Google’s run with China seems to get more and more rocky every month. This year has marked some of the most stringent bans China has seen in a while, filling up not only the blocked site list on the Great Firewall of China but also the minds and hearts of its people. Being under constant lock and key is never a great feeling, and users of Google’s Gmail service in China have never felt it more than in the past few days. Following months of rocky service and difficulty accessing Gmail as a whole, China reportedly banned Christmas, Gmail and a number of other Google products on Christmas Day.

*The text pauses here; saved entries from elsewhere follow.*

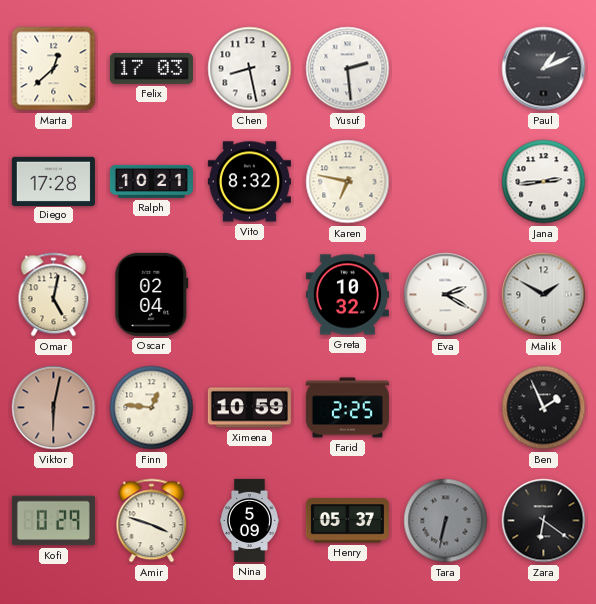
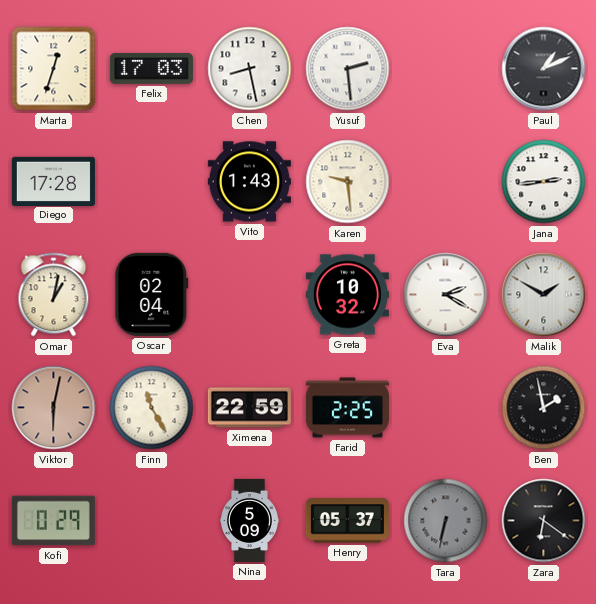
Marta: 12:38 -> 12:33
Ralph: 10:21 -> none
Vito: 8:32 -> 1:43
Karen: 6:47 -> 9:29
Omar: 5:02 -> 1:02
Finn: 12:46 -> 11:25
Ximena: 10:59 -> 22:59
Ben: 1:56 -> 1:58
Amir: 3:48 -> none
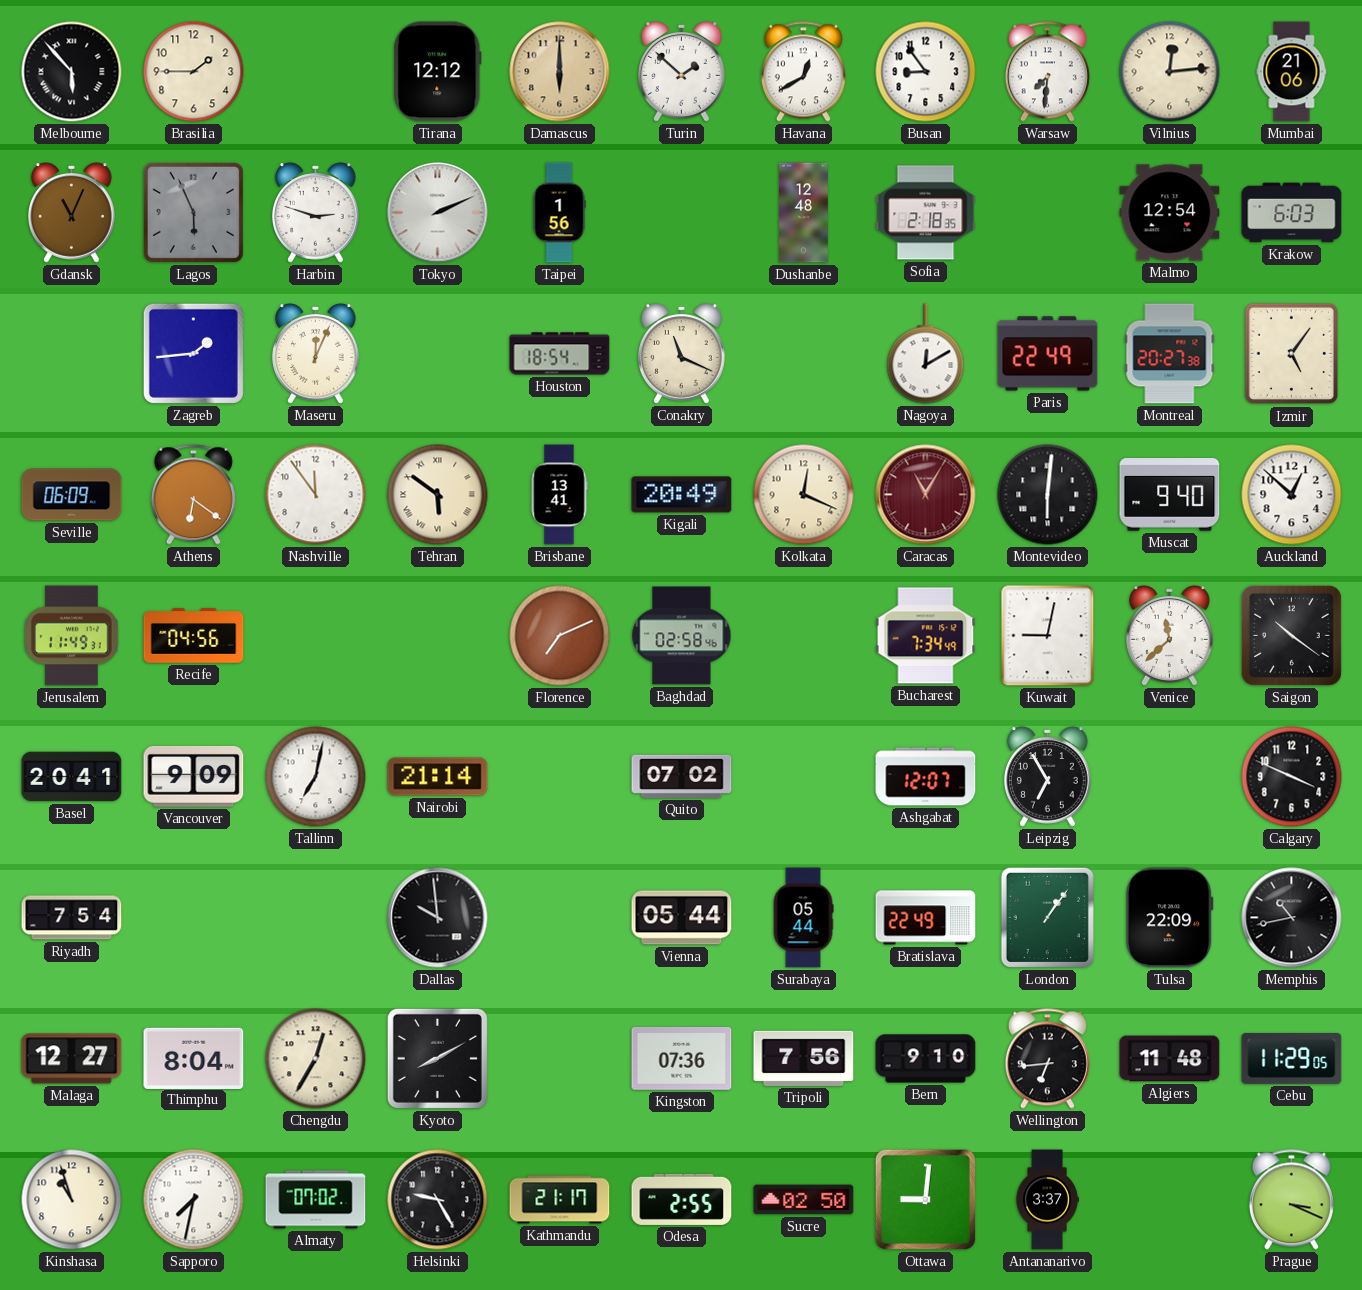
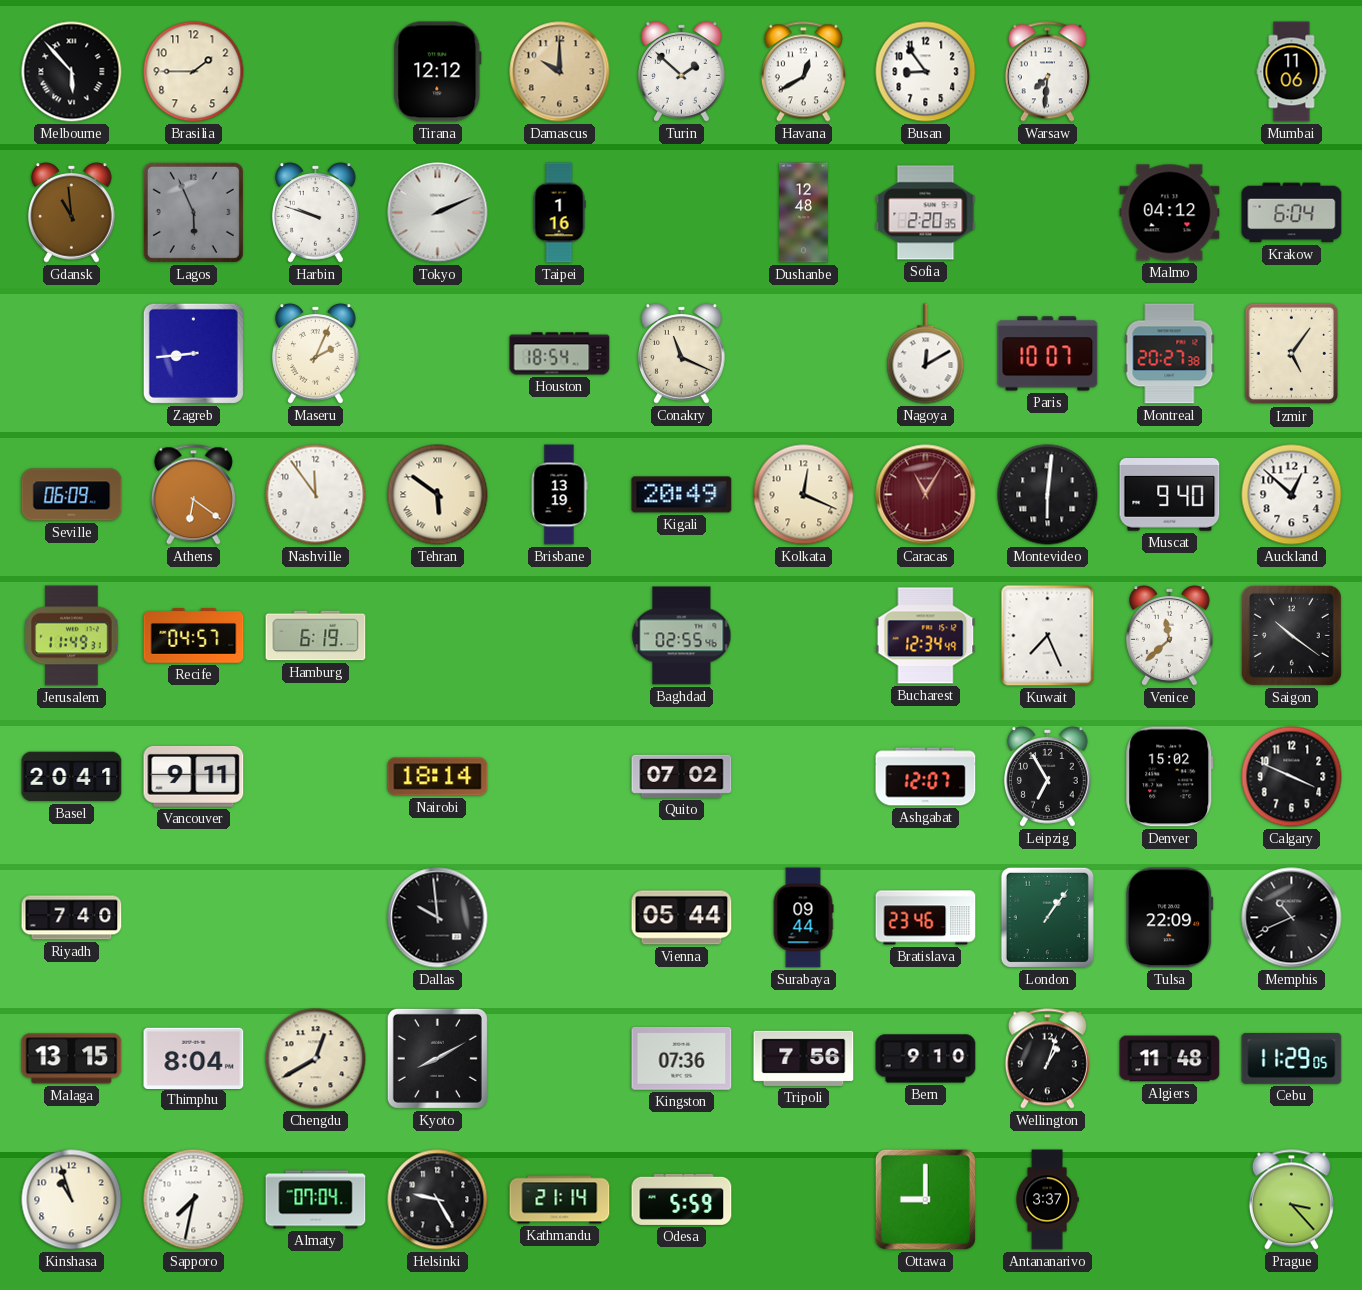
Damascus: 6:00 -> 10:00
Vilnius: 12:14 -> none
Mumbai: 21:06 -> 11:06
Gdansk: 11:04 -> 10:59
Harbin: 2:48 -> 9:48
Taipei: 1:56 -> 1:16
Sofia: 2:18 -> 2:20
Malmo: 12:54 -> 04:12
Krakow: 6:03 -> 6:04
Zagreb: 1:44 -> 8:44
Maseru: 12:04 -> 2:04
Paris: 22:49 -> 10:07
Brisbane: 13:41 -> 13:19
Recife: 04:56 -> 04:57
Hamburg: none -> 6:19
Florence: 7:11 -> none
Baghdad: 02:58 -> 02:55
Bucharest: 7:34 -> 12:34
Kuwait: 9:02 -> 7:26
Vancouver: 9:09 -> 9:11
Tallinn: 7:02 -> none
Nairobi: 21:14 -> 18:14
Denver: none -> 15:02
Riyadh: 7:54 -> 7:40
Surabaya: 05:44 -> 09:44
Bratislava: 22:49 -> 23:46
Memphis: 10:43 -> 10:41
Malaga: 12:27 -> 13:15
Chengdu: 12:35 -> 12:40
Wellington: 6:44 -> 1:03
Almaty: 07:02 -> 07:04
Kathmandu: 21:17 -> 21:14
Odesa: 2:55 -> 5:59
Sucre: 02:50 -> none
Ottawa: 9:01 -> 9:00
Prague: 3:19 -> 3:23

All of this is unofficial according to Chinese officials that have been asked about the matter. When asked about the matter Chinese Foreign Ministry spokeswoman Hua Chunying said that she was unaware of Gmail being blocked in the country. Looking at Google’s Transparency Report for traffic in and out of China to Google services is incredibly revealing though. Around 3am GMT on December 25th, Christmas Day, Virtually all traffic to and from Google and China have ceased. Traffic went from a very normal night and day pattern to essentially a flat line in a matter of an hour, meaning some theoretically were still able to get through to Google services through normal VPN type usage until that was snuffed out as well.
Now The Financial Times is reporting that access to Gmail and some other Google services has returned to it’s rather abnormal state of normalcy, meaning that you’ll most likely need to go through a VPN connection in order to get anything done via Google services. For those of us that have used Chinese phones or have visited China, none of this comes as a surprise. Many of the Chinese phones we review here like the Meizu MX4, Xiaomi Mi4, Huawei Honor 6 and others don’t normally ship with Google services on board, rather specific Chinese services that are built knowing the limitations of the Internet in China. These phones can generally have Google services added back on them, some easier than others, for use in other countries though. Even still the blockade by China over Google’s services continues, albeit in a way that’s reportedly back to the norms of a week ago.